Sarah Lee Wai-sze might have only won a bronze medal but will be be rewarded more than American gold medallists, who will only receive US$25,000 (just under HK$200,000), less than a third of what the Hong Kong track cyclist will get.
When Lee returns home, she will get a golden handshake from Hang Seng Bank, whose incentive award scheme for the Olympics has promised every local athlete HK$3 million for bringing back a gold medal, HK$1.5 million for a silver and HK$750,000 for a bronze. So in monetary terms, a Hong Kong bronze is worth nearly four US golds. But at least the American athletes can take solace from the news that US President Barack Obama has supported a measure brought forward by the Republicans that all US medallists be exempt from paying taxes on their prize money.
The bank's generosity must be lauded. Yet, I doubt they would be so open-handed if Hong Kong was a true power like the US. Just imagine the bill if we came home with 30 gold medals, or if we had the equivalent of a Michael Phelps. As long as the numbers are small - winners that is - the sponsors can afford to spend big in theory.

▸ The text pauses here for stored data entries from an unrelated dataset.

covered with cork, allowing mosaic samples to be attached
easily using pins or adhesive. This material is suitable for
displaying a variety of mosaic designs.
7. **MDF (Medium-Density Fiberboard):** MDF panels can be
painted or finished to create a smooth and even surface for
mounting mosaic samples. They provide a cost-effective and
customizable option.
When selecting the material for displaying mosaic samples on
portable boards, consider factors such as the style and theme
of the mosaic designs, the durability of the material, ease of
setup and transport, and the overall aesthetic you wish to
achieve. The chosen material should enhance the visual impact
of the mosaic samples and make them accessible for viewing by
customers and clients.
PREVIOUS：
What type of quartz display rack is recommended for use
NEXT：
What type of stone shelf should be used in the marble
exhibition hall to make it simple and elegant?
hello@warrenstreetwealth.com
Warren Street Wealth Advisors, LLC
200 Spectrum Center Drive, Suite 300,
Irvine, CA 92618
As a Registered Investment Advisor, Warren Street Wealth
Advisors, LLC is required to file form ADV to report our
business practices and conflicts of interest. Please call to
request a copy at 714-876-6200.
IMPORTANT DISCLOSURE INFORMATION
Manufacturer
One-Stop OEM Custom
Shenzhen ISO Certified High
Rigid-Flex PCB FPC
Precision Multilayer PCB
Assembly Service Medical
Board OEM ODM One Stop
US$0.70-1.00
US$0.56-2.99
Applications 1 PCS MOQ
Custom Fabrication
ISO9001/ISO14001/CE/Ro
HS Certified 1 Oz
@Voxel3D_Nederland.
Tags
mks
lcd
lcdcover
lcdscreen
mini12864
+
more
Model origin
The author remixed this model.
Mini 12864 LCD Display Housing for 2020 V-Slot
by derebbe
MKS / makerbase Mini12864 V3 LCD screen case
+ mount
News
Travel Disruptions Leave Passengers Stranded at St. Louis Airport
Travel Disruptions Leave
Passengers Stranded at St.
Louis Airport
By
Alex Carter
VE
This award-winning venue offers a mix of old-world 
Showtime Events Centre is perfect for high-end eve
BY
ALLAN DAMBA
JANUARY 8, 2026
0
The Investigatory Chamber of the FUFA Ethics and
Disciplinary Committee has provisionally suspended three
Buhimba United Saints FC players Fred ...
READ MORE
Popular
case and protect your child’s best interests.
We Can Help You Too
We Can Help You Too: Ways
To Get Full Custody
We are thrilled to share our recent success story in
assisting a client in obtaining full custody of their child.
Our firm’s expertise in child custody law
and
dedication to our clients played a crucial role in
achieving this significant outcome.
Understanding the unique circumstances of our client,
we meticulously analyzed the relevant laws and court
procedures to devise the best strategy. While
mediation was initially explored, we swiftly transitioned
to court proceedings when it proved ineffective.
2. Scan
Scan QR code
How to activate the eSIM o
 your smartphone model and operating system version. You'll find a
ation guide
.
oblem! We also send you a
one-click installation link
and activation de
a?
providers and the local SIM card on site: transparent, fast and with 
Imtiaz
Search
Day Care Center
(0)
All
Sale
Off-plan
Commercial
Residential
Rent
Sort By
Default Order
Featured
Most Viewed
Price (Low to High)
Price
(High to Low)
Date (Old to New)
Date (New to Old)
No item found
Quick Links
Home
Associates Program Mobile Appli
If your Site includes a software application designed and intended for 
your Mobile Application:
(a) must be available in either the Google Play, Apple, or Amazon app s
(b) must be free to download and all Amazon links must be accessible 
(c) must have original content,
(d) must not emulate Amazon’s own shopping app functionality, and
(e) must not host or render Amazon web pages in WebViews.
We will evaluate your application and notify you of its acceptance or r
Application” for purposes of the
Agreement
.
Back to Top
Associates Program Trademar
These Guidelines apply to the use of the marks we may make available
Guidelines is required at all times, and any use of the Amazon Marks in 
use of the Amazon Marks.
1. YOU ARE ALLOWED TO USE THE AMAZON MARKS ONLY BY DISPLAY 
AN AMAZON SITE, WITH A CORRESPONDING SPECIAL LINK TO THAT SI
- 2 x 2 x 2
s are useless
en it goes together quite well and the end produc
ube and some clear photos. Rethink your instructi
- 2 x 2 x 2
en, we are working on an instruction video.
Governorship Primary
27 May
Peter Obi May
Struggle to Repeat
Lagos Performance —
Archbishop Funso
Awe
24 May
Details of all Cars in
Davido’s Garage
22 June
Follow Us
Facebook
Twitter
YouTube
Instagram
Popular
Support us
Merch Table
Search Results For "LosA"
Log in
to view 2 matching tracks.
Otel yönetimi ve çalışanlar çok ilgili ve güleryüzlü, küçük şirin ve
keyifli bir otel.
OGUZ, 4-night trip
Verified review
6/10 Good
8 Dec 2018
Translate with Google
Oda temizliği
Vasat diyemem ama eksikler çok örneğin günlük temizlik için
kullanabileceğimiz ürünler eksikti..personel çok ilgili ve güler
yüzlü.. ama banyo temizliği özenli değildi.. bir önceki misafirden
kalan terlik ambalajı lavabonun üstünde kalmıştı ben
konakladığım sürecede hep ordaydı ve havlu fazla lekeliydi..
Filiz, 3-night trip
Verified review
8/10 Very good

But still it is great that the private sector is involved. Hang Seng has been a long-term supporter and since 1996 has given out more than HK$26 million to 330 athletes for winning at the Olympics and Paralympics as well as Asian Games, Asian Para Games and the East Asian Games. We would like to see them making a commitment now to keeping these incentives at this same level for the next Olympics in Rio de Janeiro. Now that would be a real motivating factor for aspiring athletes.